(Data extracted from a collection)
#####
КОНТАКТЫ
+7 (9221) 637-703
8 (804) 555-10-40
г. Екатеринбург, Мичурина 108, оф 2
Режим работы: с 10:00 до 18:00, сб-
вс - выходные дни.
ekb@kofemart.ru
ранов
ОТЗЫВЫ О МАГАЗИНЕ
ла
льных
#####
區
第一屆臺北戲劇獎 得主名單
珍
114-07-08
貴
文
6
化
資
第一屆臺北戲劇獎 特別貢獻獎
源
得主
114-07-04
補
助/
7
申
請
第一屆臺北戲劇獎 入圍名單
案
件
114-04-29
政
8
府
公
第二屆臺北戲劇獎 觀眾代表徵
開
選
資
#####
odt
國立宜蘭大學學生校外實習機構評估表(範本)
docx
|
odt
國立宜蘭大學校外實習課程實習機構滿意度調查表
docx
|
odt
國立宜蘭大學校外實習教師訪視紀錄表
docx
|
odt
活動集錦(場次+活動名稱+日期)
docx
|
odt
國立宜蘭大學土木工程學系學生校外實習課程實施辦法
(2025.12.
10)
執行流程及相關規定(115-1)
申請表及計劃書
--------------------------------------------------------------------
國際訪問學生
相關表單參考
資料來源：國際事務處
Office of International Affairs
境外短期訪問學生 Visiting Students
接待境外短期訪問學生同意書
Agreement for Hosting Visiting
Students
#####
→ Exercise details
Copy each line of the entries in which the string "第一屆臺北戲劇獎" is found.

→ Response area
第一屆臺北戲劇獎 得主名單
第一屆臺北戲劇獎 特別貢獻獎
第一屆臺北戲劇獎 入圍名單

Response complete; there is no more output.